2010 Octobre

Torako Yui: le miraculeux succès de l'homéopathie au Japon; 1ere partie

de Akemi Tsuzuki

Il y a encore une quinzaine d’années, l’homéopathie était relativement peu connue au Japon, en particulier, et en Extrême Orient en général. Cette situation a considérablement changé au Japon ces dix dernières années. Cette année, il y a plus de 500 homéopathes professionnels recensés travaillant dans environ 200 cliniques à travers le pays et on estime à plus de 100.000 le nombre de japonais utilisant la médecine homéopathique.

A la réunion inaugurale du Conseil International d’Homéopathie, une organisation fondée pour soutenir l’enseignement de l’homéopathie et la dissémination de ses possibilités thérapeutiques, cette poussée fut baptisée « Le Miracle de l’Homéopathie Japonaise ». Ce miracle n’aurait pu avoir lieu sans le travail et l’engagement de Torako Yui. Après avoir été la première homéopathe japonaise inscrite à l’Association Médicale Homéopathique en 1994, Torako s’est fixé comme but de faire connaître l’homéopathie à travers le monde. Dans cette première partie, Torako partage son expérience personnelle de patiente et plus tard d’étudiante.

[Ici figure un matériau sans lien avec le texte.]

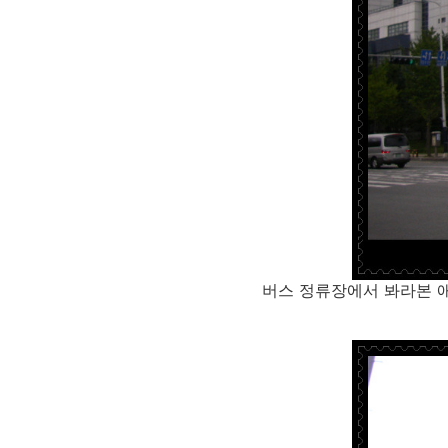
버스 정류장에서 봐라본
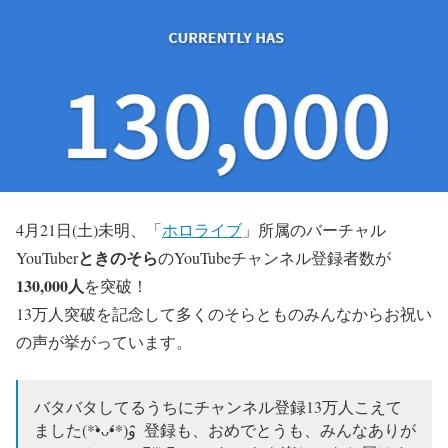
4月21日(土)未明、「
ホロライブ
」所属のバーチャル
ときのそら
YouTuber
のYouTubeチャンネル登録者数が
130,000人
を突破！
13万人突破を記念して多くのそらとものみんなからお祝い
の声が挙がっています。
バタバタしてるうちにチャンネル登録13万人こえて
ました(*•̀ᴗ•́*)و ̑̑ 登録も、おめでとうも、みんなありが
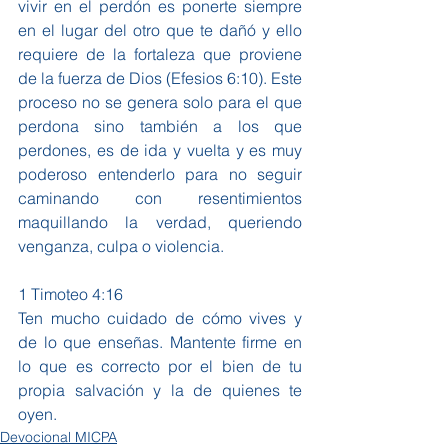
vivir en el perdón es ponerte siempre 
en el lugar del otro que te dañó y ello 
requiere de la fortaleza que proviene 
de la fuerza de Dios (Efesios 6:10). Este 
proceso no se genera solo para el que 
perdona sino también a los que 
perdones, es de ida y vuelta y es muy 
poderoso entenderlo para no seguir 
caminando con resentimientos 
maquillando la verdad, queriendo 
venganza, culpa o violencia.
1 Timoteo 4:16
Ten mucho cuidado de cómo vives y 
de lo que enseñas. Mantente firme en 
lo que es correcto por el bien de tu 
propia salvación y la de quienes te 
oyen.
Devocional MICPA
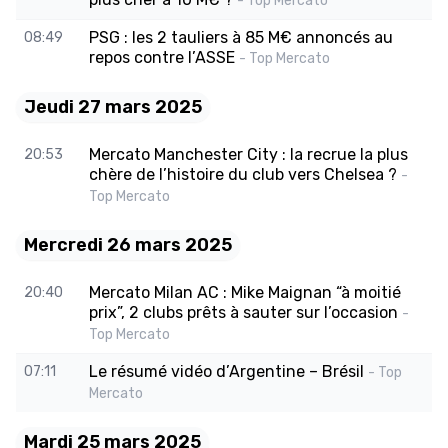
- Top Mercato
PSG : les 2 tauliers à 85 M€ annoncés au
08:49
repos contre l’ASSE
- Top Mercato
Jeudi 27 mars 2025
Mercato Manchester City : la recrue la plus
20:53
chère de l’histoire du club vers Chelsea ?
-
Top Mercato
Mercredi 26 mars 2025
Mercato Milan AC : Mike Maignan “à moitié
20:40
prix”, 2 clubs prêts à sauter sur l’occasion
-
Top Mercato
Le résumé vidéo d’Argentine – Brésil
07:11
- Top
Mercato
Mardi 25 mars 2025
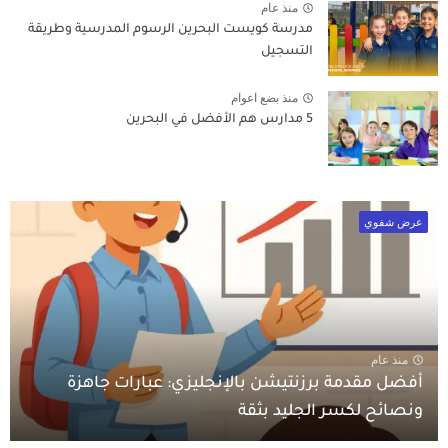
منذ عام
مدرسة كويست البحرين الرسوم المدرسية وطريقة
التسجيل
منذ بضع اعوام
5 مدارس هم الأفضل في البحرين
عرض شفوي
منذ عام
أفضل مقدمة برزنتيشن بالإنجليزي: عبارات جاهزة
ونصائح لكسر الجليد بثقة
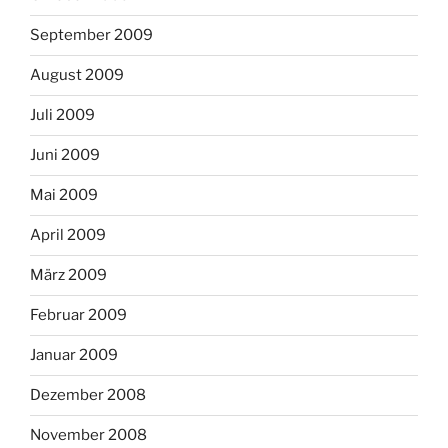
September 2009
August 2009
Juli 2009
Juni 2009
Mai 2009
April 2009
März 2009
Februar 2009
Januar 2009
Dezember 2008
November 2008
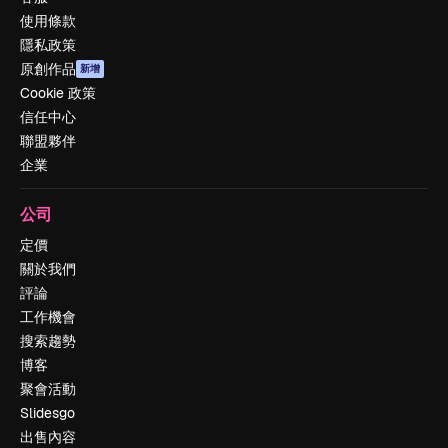
使用條款
隱私政策
原創作品
新增
Cookie 政策
信任中心
聯盟夥伴
企業
公司
定價
關於我們
評論
工作機會
搜索趨勢
博客
聚會活動
Slidesgo
出售內容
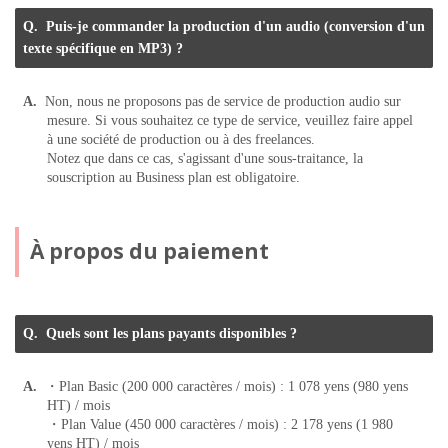
Puis-je commander la production d'un audio (conversion d'un
texte spécifique en MP3) ?
Non, nous ne proposons pas de service de production audio sur
mesure. Si vous souhaitez ce type de service, veuillez faire appel
à une société de production ou à des freelances.
Notez que dans ce cas, s'agissant d'une sous-traitance, la
souscription au Business plan est obligatoire.
À propos du paiement
Quels sont les plans payants disponibles ?
・Plan Basic (200 000 caractères / mois) : 1 078 yens (980 yens
HT) / mois
・Plan Value (450 000 caractères / mois) : 2 178 yens (1 980
yens HT) / mois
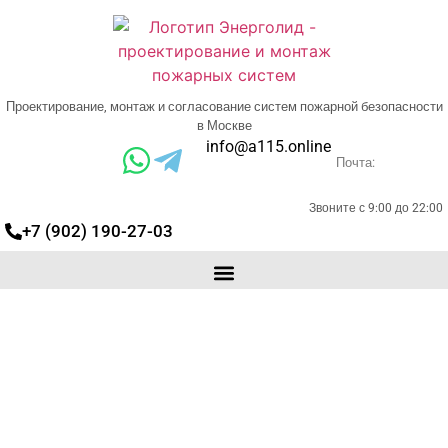
Проектирование, монтаж и согласование систем пожарной безопасности
в Москве
info@a115.online
Почта:
Звоните с 9:00 до 22:00
+7 (902) 190-27-03
Мероприятия по
обеспечению пожарной
безопасности
Разработка МОПБ для Вашего объекта в
Москве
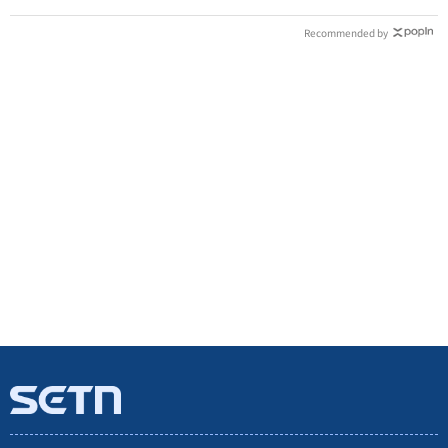
Recommended by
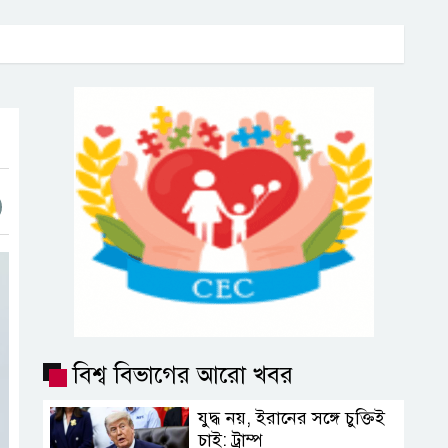
বিশ্ব বিভাগের আরো খবর
যুদ্ধ নয়, ইরানের সঙ্গে চুক্তিই
চাই: ট্রাম্প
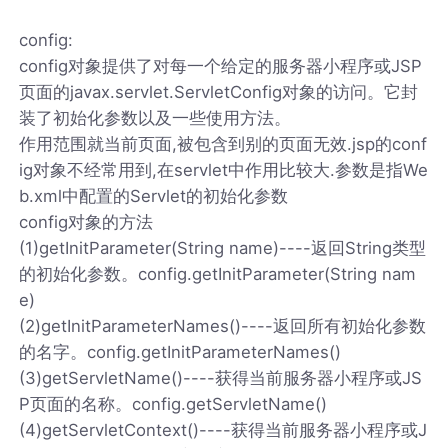
config:
config对象提供了对每一个给定的服务器小程序或JSP
页面的javax.servlet.ServletConfig对象的访问。它封
装了初始化参数以及一些使用方法。
作用范围就当前页面,被包含到别的页面无效.jsp的conf
ig对象不经常用到,在servlet中作用比较大.参数是指We
b.xml中配置的Servlet的初始化参数
config对象的方法
(1)getInitParameter(String name)----返回String类型
的初始化参数。config.getInitParameter(String nam
e)
(2)getInitParameterNames()----返回所有初始化参数
的名字。config.getInitParameterNames()
(3)getServletName()----获得当前服务器小程序或JS
P页面的名称。config.getServletName()
(4)getServletContext()----获得当前服务器小程序或J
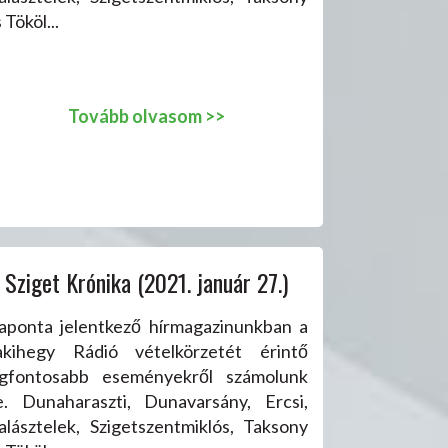
 Tököl...
Tovább olvasom >>
Sziget Krónika (2021. január 27.)
aponta jelentkező hírmagazinunkban a
akihegy Rádió vételkörzetét érintő
egfontosabb eseményekről számolunk
e. Dunaharaszti, Dunavarsány, Ercsi,
alásztelek, Szigetszentmiklós, Taksony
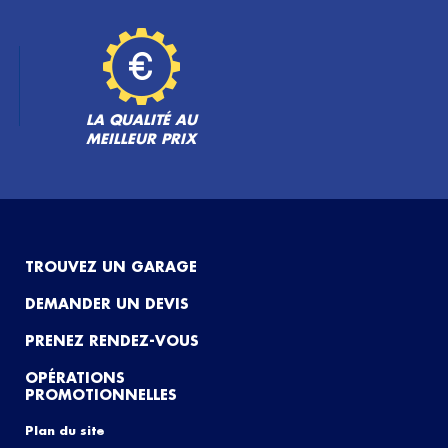
LA QUALITÉ AU
MEILLEUR PRIX
TROUVEZ UN GARAGE
DEMANDER UN DEVIS
PRENEZ RENDEZ-VOUS
OPÉRATIONS
PROMOTIONNELLES
Plan du site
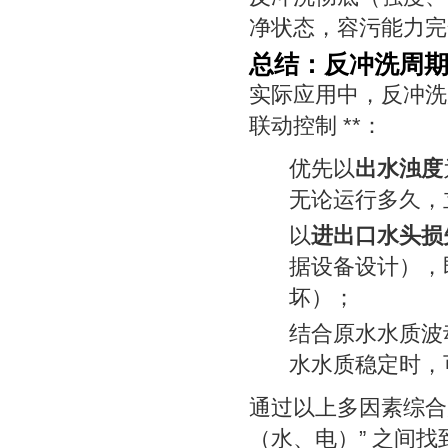
净状态，容污能力完
总结：反冲洗周
实际应用中，反冲洗周
联动控制 **：
优先以
出水浊度
无论运行多久，
以
进出口水头损
据设备设计），
坏）；
结合原水水质波
水水质稳定时，
通过以上多因素综合判
（水、电）” 之间找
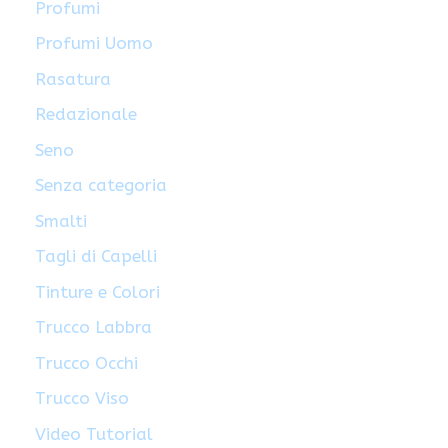
Profumi
Profumi Uomo
Rasatura
Redazionale
Seno
Senza categoria
Smalti
Tagli di Capelli
Tinture e Colori
Trucco Labbra
Trucco Occhi
Trucco Viso
Video Tutorial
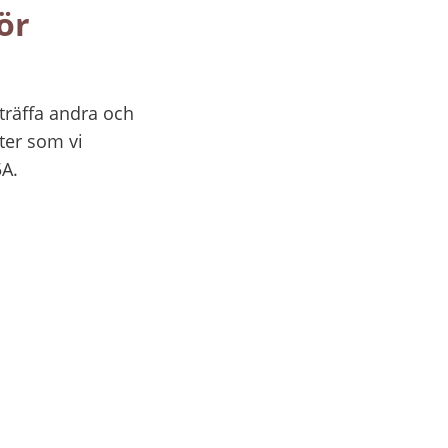
r 
träffa andra och 
er som vi 
5A.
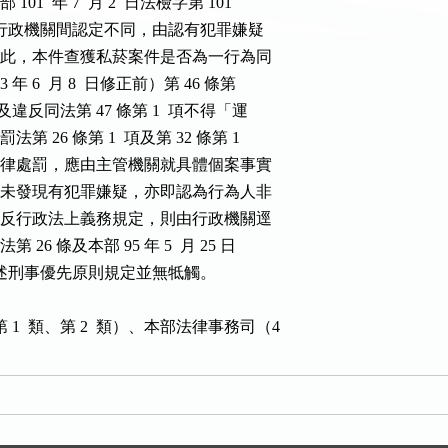
 101  年 7  月 2  日法檢字第 101

號函參照），如數行政機關間認定不同，由認有犯罪嫌疑

發即可。準此，本件查獲私菸案件是否為一行為同

03 年 6  月 8  日修正前）第 46 條第

之規定及違反同法第 47 條第 1  項不得「運

罰法第 26 條第 1  項及第 32 條第 1

關依刑事法律處罰，應由主管機關就具體個案事實

職務過程中未發現有犯罪嫌疑，亦即認為行為人非

事法律及違反行政法上義務規定，則由行政機關逕

法第 26 條及本部 95 年 5  月 25 日

393 號函所述刑事優先原則規定並無牴觸。

1  類、第 2  類）、本部法律事務司（4
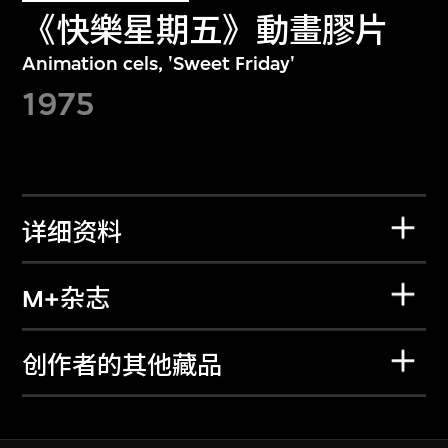
《快樂星期五》動畫膠片
Animation cels, 'Sweet Friday'
1975
详细资料
M+杂志
创作者的其他藏品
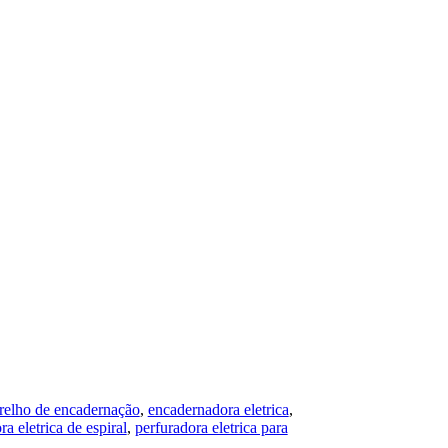
relho de encadernação
,
encadernadora eletrica
,
ra eletrica de espiral
,
perfuradora eletrica para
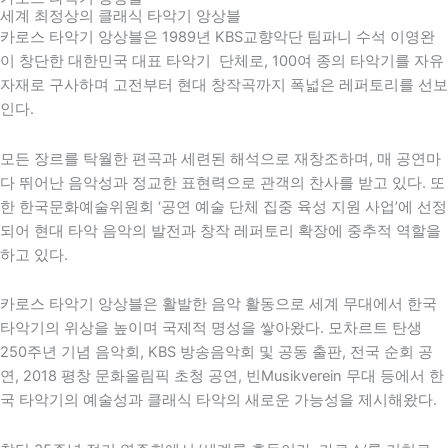
세계 최정상의 클래식 타악기 앙상블
카로스 타악기 앙상블은 1989년 KBS교향악단 팀파니 수석 이영완
이 창단한 대한민국 대표 타악기 단체로, 100여 종의 타악기를 자유
자재로 구사하며 고전부터 현대 창작곡까지 폭넓은 레퍼토리를 선보
인다.
모든 장르를 탁월한 편곡과 세련된 해석으로 재창조하며, 매 공연마
다 뛰어난 음악성과 정교한 표현력으로 관객의 찬사를 받고 있다. 또
한
한국문화예술위원회
‘공연 예술 단체 집중 육성 지원 사업’에 선정
되어 현대 타악 음악의 발전과 창작 레퍼토리 확장에 중추적 역할을
하고 있다.
카로스 타악기 앙상블은 활발한 음악 활동으로 세계 무대에서 한국
타악기의 위상을 높이며 국제적 명성을 쌓아왔다. 모차르트 탄생
250주년 기념 음악회,
KBS
방송음악회 및 공동 출판, 전국 순회 공
연,
2018 평창 문화올림픽
초청 공연,
빈
Musikverein 무대 등에서 한
국 타악기의 예술성과 클래식 타악의 새로운 가능성을 제시해왔다.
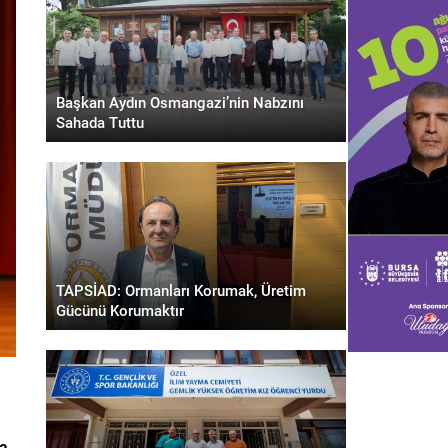
Başkan Aydın Osmangazi’nin Nabzını
Sahada Tuttu
TAPSİAD: Ormanları Korumak, Üretim
Gücünü Korumaktır
za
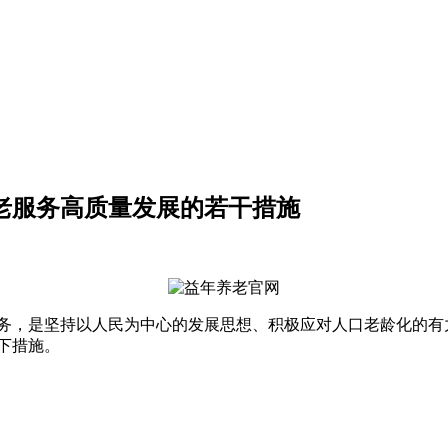
养老服务高质量发展的若干措施
务，是坚持以人民为中心的发展思想、积极应对人口老龄化的有
下措施。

A l’âge de 33 ans, une colite ulcéreuse avec melaena et coliques me rendit la vie extrêmement difficile; la proximité de toilettes étant impérative, sortir de la maison ou du bureau était devenu une périlleuse aventure. Les deux premières années, je reçus divers traitements, stéroïdes inclus, qui n’eurent que des effets palliatifs; dès que j’étais stressée, les ulcères s’enflammaient à nouveau et je recommençais à saigner. Mon style de vie était en fait la raison pour laquelle cette colite ulcéreuse refusait de guérir; lorsque j’étais fatiguée, je l’ignorais et continuais à travailler souvent jusqu’au petit matin.

C’est durant ma seconde année de traitement que je découvris l’homéopathie. J’étais devenue déprimée et négative; j’éprouvais un sentiment d’injustice, comme si j’avais été spécialement choisie pour souffrir de cette manière. Avec le recul, je compris qu’il était évident que je ne pouvais me guérir en étant dans un état mental aussi dépressif. Ma condition se détériorait et l’on me prescrivait tranquillisants, diurétiques, antibiotiques et traitements ferreux sans aucun effet. Finalement, les médecins m’annoncèrent qu’une colectomie serait nécessaire avec mise en place d’une colostomie.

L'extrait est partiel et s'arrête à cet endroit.